Saturday, December 5, 2020

Distributionally Robust Contextual Bandit Learning

This blog post is about improved off-policy contextual bandit learning via distributional robustness. I'll provide some theoretical background and also outline the implementation in vowpal wabbit. Some of this material is in a NeurIPS expo talk video, and additional material is in the accepted paper.

Motivation

In off-policy learning in contextual bandits our goal is to produce the best policy possible from historical data, and we have no control over the historical logging policy which generated the data. (Note production systems that run in closed-loop configurations nonetheless are in practice doing off-policy learning because of delays between inference, training, and model update.) Off-policy learning reduces to optimization of a policy value estimator analogously to supervised learning; however the accuracy of policy value estimation depends upon the mismatch between the policy being evaluated and the policy that generated the data, and therefore can be quite different for different policies (unlike supervised learning, where the differences in estimator resolution across the hypothesis class are less pronounced in practice). To appreciate this effect consider the IPS policy value estimator, $$ \hat{V}(\pi; \mu) = \frac{1}{N} \sum_{n \in N} \frac{\pi(a_n|x_n)}{\mu(a_n|x_n)} r_n, $$ where $\mu$ is the historical policy, $\pi$ is the policy being estimated, and our historical data consists of tuples $\{ (x_n, a_n, r_n) \}$. The importance weight $\frac{\pi(a_n|x_n)}{\mu(a_n|x_n)}$ can be quite large if $\pi$ frequently takes an action that $\mu$ rarely takes, causing the estimator to be highly sensitive to a few examples with large importance weights. Even if we initialize learning with $\pi = \mu$, as optimization progresses $\pi$ will induce increasingly different distributions over actions than $\mu$ as the learning algorithm encounters rare events with high reward. To combat this overfitting technique we will introduce regularization.

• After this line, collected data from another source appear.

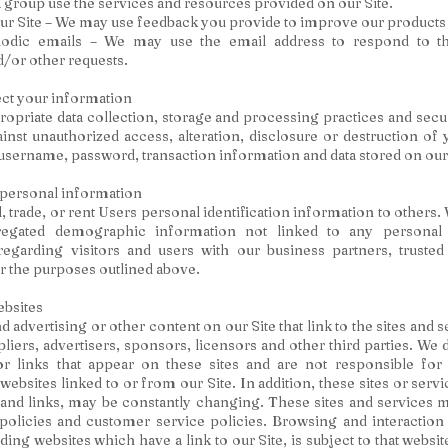
a group use the services and resources provided on our Site.
r Site – We may use feedback you provide to improve our products 
odic emails – We may use the email address to respond to the
d/or other requests.
ct your information
opriate data collection, storage and processing practices and sec
ainst unauthorized access, alteration, disclosure or destruction of
username, password, transaction information and data stored on our 
 personal information
l, trade, or rent Users personal identification information to others
egated demographic information not linked to any personal i
egarding visitors and users with our business partners, trusted 
or the purposes outlined above.
ebsites
 advertising or other content on our Site that link to the sites and 
pliers, advertisers, sponsors, licensors and other third parties. We 
or links that appear on these sites and are not responsible for 
ebsites linked to or from our Site. In addition, these sites or servi
 and links, may be constantly changing. These sites and services 
policies and customer service policies. Browsing and interaction
ding websites which have a link to our Site, is subject to that websi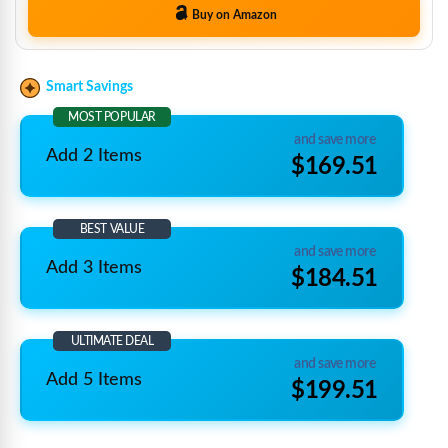
Buy on Amazon
Smart Savings
MOST POPULAR
and save more
Add 2 Items
$169.51
BEST VALUE
and save more
Add 3 Items
$184.51
ULTIMATE DEAL
and save more
Add 5 Items
$199.51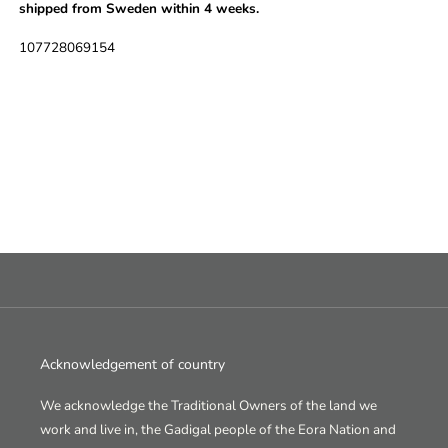
shipped from Sweden within 4 weeks.
SKU:
107728069154
Acknowledgement of country
We acknowledge the Traditional Owners of the land we
work and live in, the Gadigal people of the Eora Nation and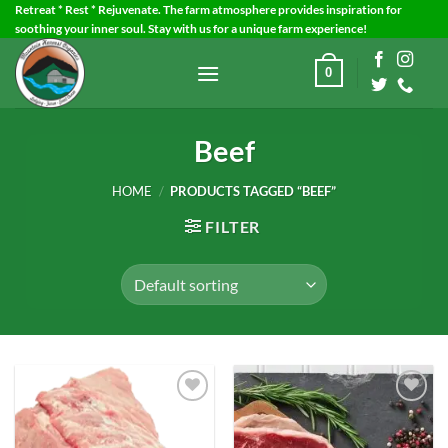
Skip
Retreat * Rest * Rejuvenate. The farm atmosphere provides inspiration for
soothing your inner soul. Stay with us for a unique farm experience!
to
content
0
Beef
HOME
/
PRODUCTS TAGGED “BEEF”
FILTER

Distributionally Robust Optimization

Distributionally robust optimization is a generic method for regularizing machine learning objectives. The basic idea is to consider the observed data as one possible distribution of data (the “empirical distribution”), and then to optimize a worst-case outcome over all distributions that are “sufficiently close” to the empirical distribution. In the case of IPS we can find the smallest policy value estimate over a set of distributions that are close in KL divergence to the empirical distribution, $$ \begin{alignat}{2} &\!\min_{P \in \Delta} & \qquad & \mathbb{E}_P\left[w r\right], \\ &\text{subject to} & & \mathbb{E}_P\left[w\right] = 1, \\ & & & \mathbb{E}_N \left[\log\left( P\right) \right] \geq \phi. \end{alignat} $$ where $w \doteq \frac{\pi(a|x)}{\mu(a|x)}$. It turns out you can do this cheaply (in the dual), and the value of $\phi$ can be computed from a desired asymptotic confidence level. These results follow from classic work in the field of Empirical Likelihood.

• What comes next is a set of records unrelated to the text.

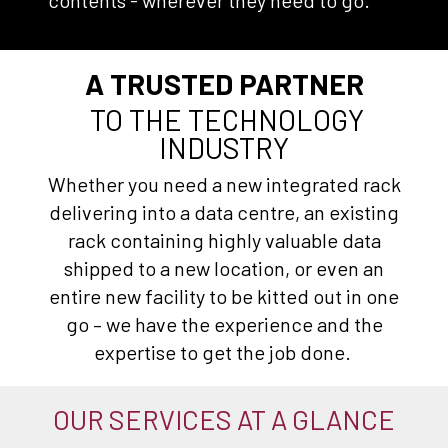
contents - wherever they need to go.
A TRUSTED PARTNER
TO THE TECHNOLOGY
INDUSTRY
Whether you need a new integrated rack
delivering into a data centre, an existing
rack containing highly valuable data
shipped to a new location, or even an
entire new facility to be kitted out in one
go – we have the experience and the
expertise to get the job done.
OUR SERVICES AT A GLANCE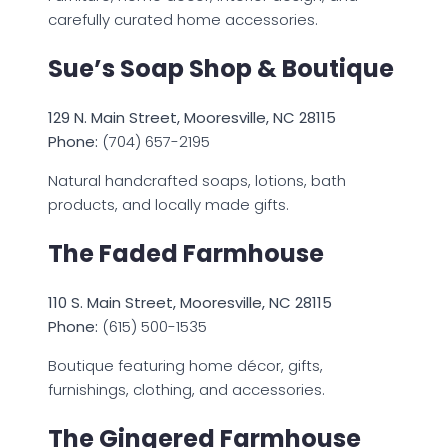
carefully curated home accessories.
Sue’s Soap Shop & Boutique
129 N. Main Street, Mooresville, NC 28115
Phone:
(704) 657-2195
Natural handcrafted soaps, lotions, bath
products, and locally made gifts.
The Faded Farmhouse
110 S. Main Street, Mooresville, NC 28115
Phone:
(615) 500-1535
Boutique featuring home décor, gifts,
furnishings, clothing, and accessories.
The Gingered Farmhouse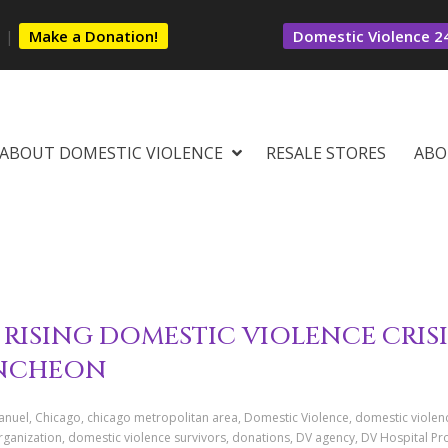
s
|
Make a Donation!
Domestic Violence 24
ABOUT DOMESTIC VIOLENCE
RESALE STORES
ABO
RISING DOMESTIC VIOLENCE CRISI
UNCHEON
uel, Chicago, chicago metropolitan area, Domestic Violence, domestic violen
rganization, domestic violence survivors, donations, DV agency, DV Hospital P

The above problem finds a lower bound; finding an upper bound is analogous, resulting in the confidence intervals from the paper:

Empirical Likelihood Confidence Intervals are tighter Gaussian intervals.  Not shown: coverage of Empirical Likelihood CIs is better calibrated than Binomial (Clopper-Pearson).


When we do distributionally robust optimization, we are actually optimizing the lower bound on the policy value. The green curve in the above plot is a Clopper-Pearson interval, which does have guaranteed coverage, but is so wide that optimizing the lower bound wouldn't do much until the amount of data is large. The tighter intervals generated by the blue Empirical Likelihood curve imply that lower bound optimization will induce an interesting policy ordering with only modest data.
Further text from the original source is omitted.